Third and final point. Why is this second reflection particularly relevant in the Spanish case? Here's why. The resolution of the Spanish Agency for the Protection of data it has gone over the rules that regulate cases like Worldcoin, and arrives at an unreasonable solution. Specifically, at least the following defects appear very evident: a) the Agency resolved without there being evidence that there had been communication to Worldcoin of the complaints referred to therein, in contradiction with the right to effective judicial protection recognized by the Constitution; (b) the precautionary measure is disproportionate, since it completely halts Worldcoin's activity and jeopardises the viability of its operation in Spain, when the same end could have been achieved by using a means less harmful to the rights at stake; and (c) the Spanish Agency has expanded its skill beyond what is provided for in Regulation (EU) 2016/679 of the European Parliament and the committeeof 27 April 2016 on the protection of natural persons with regard to the processing of data and the free movement of persons and the free movement of persons data.

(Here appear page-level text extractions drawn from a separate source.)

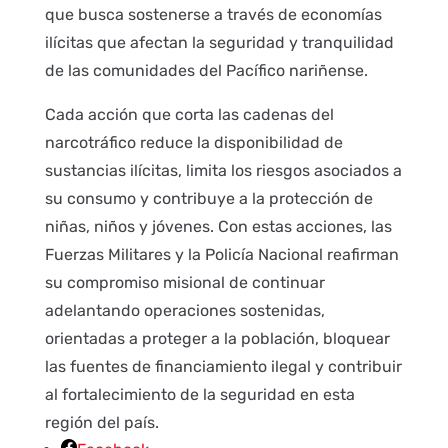
que busca sostenerse a través de economías
ilícitas que afectan la seguridad y tranquilidad
de las comunidades del Pacífico nariñense.
Cada acción que corta las cadenas del
narcotráfico reduce la disponibilidad de
sustancias ilícitas, limita los riesgos asociados a
su consumo y contribuye a la protección de
niñas, niños y jóvenes. Con estas acciones, las
Fuerzas Militares y la Policía Nacional reafirman
su compromiso misional de continuar
adelantando operaciones sostenidas,
orientadas a proteger a la población, bloquear
las fuentes de financiamiento ilegal y contribuir
al fortalecimiento de la seguridad en esta
región del país.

In this rule it is expressly provided that where a company carries out cross-border activities (i.e. involving more than one Member State) the skill It is the responsibility of the supervisory authority of the main establishment ("one-stop-shop" system). In this case, that authority is that of Bavaria, Worldcoin's headquarters. The Spanish Agency should have statement with the Bavarian Agency (nowhere in the resolution that it has done so) and offer and seek cooperation on the case.
We are, in final, in the face of a resolution provisional that it lacks a solid legal basis and that it exudes an unmistakably populist flavour, because of its imprecision and vagueness, because of the unusual style and track with which the Agency decided to disseminate it, and because of the twisted interpretation given in it to the applicable rules in force. With all this in mind, it is to be hoped that justice will reverse it.